» About this task
For the word "appstore", return each line of the data in which it occurs.

» The records
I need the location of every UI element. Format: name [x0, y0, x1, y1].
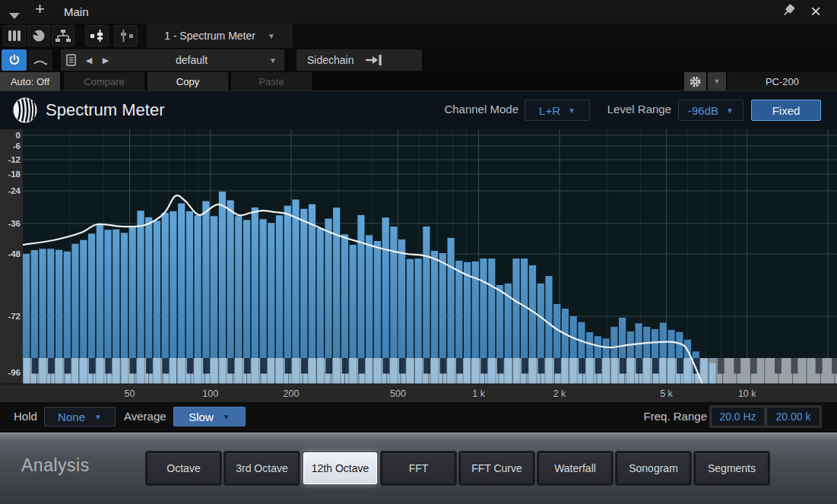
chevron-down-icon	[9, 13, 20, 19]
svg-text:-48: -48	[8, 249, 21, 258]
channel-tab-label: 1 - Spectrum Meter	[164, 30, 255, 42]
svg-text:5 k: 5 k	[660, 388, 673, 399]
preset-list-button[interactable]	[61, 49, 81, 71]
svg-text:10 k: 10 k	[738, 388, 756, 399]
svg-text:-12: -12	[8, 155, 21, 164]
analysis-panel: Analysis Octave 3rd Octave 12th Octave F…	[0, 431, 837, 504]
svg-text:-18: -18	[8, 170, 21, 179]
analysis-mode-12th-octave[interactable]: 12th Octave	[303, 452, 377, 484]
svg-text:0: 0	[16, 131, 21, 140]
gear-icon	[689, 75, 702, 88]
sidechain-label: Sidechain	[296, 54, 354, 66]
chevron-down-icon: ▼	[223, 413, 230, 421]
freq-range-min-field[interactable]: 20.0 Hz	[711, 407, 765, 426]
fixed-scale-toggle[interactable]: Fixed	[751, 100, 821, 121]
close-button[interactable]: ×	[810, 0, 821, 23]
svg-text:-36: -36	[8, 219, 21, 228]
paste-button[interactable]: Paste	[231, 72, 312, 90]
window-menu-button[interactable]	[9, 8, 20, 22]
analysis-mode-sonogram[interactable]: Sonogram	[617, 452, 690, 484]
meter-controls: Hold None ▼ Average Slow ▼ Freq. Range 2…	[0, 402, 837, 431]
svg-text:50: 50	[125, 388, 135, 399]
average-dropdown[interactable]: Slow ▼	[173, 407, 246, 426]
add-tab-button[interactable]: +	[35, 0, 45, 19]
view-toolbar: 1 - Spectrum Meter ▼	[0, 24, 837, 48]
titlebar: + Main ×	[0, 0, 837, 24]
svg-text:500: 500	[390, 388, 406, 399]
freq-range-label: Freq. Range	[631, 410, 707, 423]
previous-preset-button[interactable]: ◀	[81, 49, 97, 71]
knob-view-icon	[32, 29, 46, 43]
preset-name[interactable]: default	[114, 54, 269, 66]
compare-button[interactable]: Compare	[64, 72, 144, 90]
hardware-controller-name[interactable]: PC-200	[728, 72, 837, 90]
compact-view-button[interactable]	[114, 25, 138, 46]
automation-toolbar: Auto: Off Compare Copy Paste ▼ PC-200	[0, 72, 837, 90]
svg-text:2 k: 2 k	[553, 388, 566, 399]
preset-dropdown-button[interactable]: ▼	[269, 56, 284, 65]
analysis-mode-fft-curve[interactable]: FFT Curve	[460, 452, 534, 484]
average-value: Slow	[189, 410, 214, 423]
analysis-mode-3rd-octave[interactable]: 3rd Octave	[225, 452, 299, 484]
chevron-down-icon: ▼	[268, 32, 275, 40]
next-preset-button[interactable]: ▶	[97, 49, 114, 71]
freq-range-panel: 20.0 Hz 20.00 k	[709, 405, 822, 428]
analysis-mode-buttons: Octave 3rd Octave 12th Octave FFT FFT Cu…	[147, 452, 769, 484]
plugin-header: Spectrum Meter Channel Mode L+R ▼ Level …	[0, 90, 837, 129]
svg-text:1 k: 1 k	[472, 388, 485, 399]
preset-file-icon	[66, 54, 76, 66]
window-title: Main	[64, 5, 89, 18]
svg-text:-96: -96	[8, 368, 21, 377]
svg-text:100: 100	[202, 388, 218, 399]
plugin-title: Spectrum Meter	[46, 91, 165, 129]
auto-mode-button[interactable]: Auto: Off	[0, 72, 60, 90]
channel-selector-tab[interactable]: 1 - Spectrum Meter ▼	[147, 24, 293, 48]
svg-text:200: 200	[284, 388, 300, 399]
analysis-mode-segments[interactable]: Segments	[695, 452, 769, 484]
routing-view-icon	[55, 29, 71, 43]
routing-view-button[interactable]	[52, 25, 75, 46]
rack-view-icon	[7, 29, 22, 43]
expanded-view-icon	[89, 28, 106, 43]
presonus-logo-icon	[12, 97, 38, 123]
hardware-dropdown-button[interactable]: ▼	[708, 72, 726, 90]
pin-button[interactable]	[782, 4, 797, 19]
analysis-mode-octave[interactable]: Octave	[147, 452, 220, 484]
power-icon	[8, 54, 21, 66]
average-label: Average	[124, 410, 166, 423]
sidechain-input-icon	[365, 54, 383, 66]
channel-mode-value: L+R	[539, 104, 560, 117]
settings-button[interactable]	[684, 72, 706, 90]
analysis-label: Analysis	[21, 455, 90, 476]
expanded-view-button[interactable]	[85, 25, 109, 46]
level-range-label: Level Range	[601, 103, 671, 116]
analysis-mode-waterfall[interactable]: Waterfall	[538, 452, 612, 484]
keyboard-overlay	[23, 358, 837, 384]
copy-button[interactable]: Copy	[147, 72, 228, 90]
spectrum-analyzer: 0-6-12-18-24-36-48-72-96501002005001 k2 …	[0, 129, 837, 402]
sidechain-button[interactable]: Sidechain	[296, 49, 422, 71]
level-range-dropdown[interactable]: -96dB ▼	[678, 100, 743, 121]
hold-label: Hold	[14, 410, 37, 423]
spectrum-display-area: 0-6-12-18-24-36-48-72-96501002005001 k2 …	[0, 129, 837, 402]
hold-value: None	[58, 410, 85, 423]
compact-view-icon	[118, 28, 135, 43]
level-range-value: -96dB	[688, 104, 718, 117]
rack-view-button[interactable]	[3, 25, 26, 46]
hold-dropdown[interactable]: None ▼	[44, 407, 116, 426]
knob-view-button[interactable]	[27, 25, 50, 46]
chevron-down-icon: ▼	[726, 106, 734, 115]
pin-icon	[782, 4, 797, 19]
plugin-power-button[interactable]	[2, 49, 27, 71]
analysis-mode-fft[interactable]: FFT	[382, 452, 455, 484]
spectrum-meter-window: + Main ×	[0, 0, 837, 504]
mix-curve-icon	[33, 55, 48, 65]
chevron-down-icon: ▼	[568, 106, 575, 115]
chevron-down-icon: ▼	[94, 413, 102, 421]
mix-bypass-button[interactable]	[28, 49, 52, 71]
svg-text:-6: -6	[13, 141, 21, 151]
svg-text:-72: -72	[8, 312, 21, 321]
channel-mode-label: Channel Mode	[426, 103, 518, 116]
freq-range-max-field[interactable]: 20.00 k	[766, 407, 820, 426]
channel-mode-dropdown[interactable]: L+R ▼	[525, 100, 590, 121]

---

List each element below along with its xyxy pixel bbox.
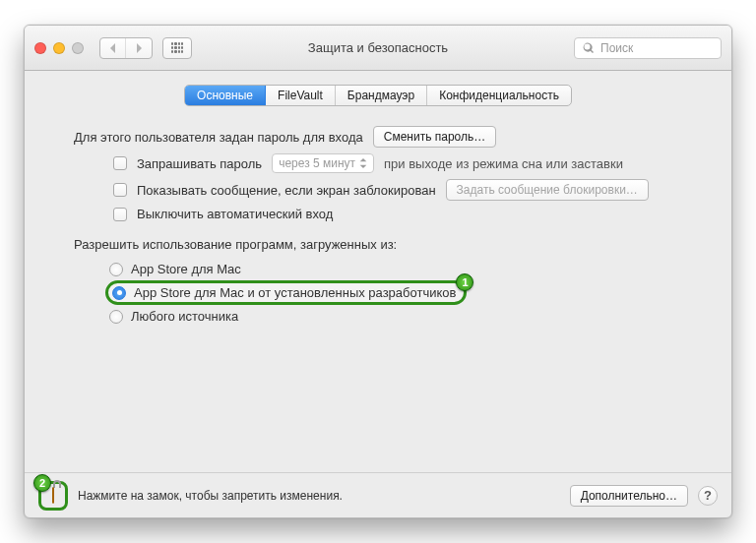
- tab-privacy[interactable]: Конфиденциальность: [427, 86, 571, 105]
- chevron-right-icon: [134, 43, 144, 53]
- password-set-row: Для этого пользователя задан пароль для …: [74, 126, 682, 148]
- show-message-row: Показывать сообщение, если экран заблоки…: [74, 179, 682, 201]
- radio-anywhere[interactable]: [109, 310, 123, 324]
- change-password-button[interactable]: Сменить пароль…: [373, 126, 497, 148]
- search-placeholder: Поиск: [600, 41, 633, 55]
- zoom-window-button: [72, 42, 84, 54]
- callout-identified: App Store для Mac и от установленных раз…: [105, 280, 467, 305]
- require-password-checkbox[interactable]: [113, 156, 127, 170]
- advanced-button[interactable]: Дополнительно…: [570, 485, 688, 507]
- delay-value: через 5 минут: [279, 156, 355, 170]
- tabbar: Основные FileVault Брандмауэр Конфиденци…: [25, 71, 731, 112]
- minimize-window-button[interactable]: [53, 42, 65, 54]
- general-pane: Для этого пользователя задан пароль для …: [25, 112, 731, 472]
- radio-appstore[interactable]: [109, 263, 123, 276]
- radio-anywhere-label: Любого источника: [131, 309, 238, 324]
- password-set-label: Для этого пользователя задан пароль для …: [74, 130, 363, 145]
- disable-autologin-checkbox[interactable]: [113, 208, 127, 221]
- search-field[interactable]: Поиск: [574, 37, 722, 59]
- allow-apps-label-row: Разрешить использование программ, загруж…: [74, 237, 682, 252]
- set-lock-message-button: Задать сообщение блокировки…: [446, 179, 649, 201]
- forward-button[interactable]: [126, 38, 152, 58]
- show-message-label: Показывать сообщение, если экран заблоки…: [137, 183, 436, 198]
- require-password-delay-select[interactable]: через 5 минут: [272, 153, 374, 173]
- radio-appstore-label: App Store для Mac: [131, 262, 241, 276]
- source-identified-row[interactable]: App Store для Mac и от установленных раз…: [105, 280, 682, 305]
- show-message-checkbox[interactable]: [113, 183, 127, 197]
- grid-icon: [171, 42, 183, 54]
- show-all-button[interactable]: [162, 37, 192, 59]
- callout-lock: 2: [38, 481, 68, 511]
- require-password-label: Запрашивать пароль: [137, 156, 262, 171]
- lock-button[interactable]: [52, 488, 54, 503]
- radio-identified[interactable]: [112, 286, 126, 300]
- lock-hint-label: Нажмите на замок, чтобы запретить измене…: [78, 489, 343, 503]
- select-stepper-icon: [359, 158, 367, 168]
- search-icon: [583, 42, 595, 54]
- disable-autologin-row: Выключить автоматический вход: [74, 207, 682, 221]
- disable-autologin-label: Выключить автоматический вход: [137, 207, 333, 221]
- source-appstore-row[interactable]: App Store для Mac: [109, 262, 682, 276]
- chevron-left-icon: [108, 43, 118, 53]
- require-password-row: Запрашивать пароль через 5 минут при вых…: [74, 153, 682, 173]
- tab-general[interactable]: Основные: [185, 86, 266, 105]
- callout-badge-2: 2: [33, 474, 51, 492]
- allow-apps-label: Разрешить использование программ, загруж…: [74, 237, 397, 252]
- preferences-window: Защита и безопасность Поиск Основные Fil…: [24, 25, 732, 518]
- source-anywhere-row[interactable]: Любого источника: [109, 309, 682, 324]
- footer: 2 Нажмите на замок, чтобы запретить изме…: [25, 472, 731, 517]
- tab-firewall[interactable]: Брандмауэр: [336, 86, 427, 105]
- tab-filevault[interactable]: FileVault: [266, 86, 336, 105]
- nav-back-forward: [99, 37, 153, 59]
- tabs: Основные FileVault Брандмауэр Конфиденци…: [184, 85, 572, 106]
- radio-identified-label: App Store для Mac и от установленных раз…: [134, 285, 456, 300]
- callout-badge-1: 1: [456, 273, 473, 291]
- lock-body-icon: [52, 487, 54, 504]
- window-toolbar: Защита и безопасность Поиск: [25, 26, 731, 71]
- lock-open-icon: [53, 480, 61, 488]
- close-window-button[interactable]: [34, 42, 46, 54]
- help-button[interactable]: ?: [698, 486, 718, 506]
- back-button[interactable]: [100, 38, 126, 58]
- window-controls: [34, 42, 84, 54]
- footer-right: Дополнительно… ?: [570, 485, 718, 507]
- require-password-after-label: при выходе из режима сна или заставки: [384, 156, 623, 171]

» The answer
- radio-appstore[interactable]: [109, 263, 123, 276]
- radio-appstore-label: App Store для Mac: [131, 262, 241, 276]
- source-appstore-row[interactable]: App Store для Mac: [109, 262, 682, 276]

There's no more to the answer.